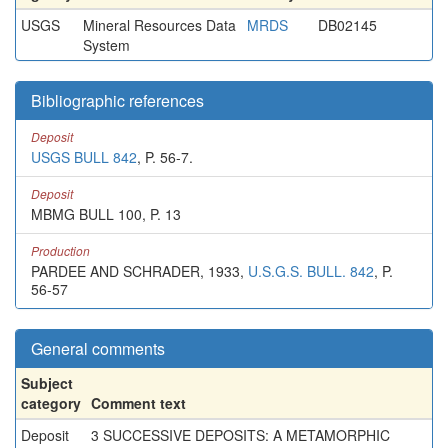
USGS
Mineral Resources Data
MRDS
DB02145
System
Bibliographic references
Deposit
USGS BULL 842
, P. 56-7.
Deposit
MBMG BULL 100, P. 13
Production
PARDEE AND SCHRADER, 1933,
U.S.G.S. BULL. 842
, P.
56-57
General comments
Subject
category
Comment text
Deposit
3 SUCCESSIVE DEPOSITS: A METAMORPHIC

----

■ Problem
Output nothing but the records, word for word, and none of their pictures.

■ Solution to the exercise
USGS
Mineral Resources Data
MRDS
DB02145
System
Bibliographic references
Deposit
USGS BULL 842
, P. 56-7.
Deposit
MBMG BULL 100, P. 13
Production
PARDEE AND SCHRADER, 1933,
U.S.G.S. BULL. 842
, P.
56-57
General comments
Subject
category
Comment text
Deposit
3 SUCCESSIVE DEPOSITS: A METAMORPHIC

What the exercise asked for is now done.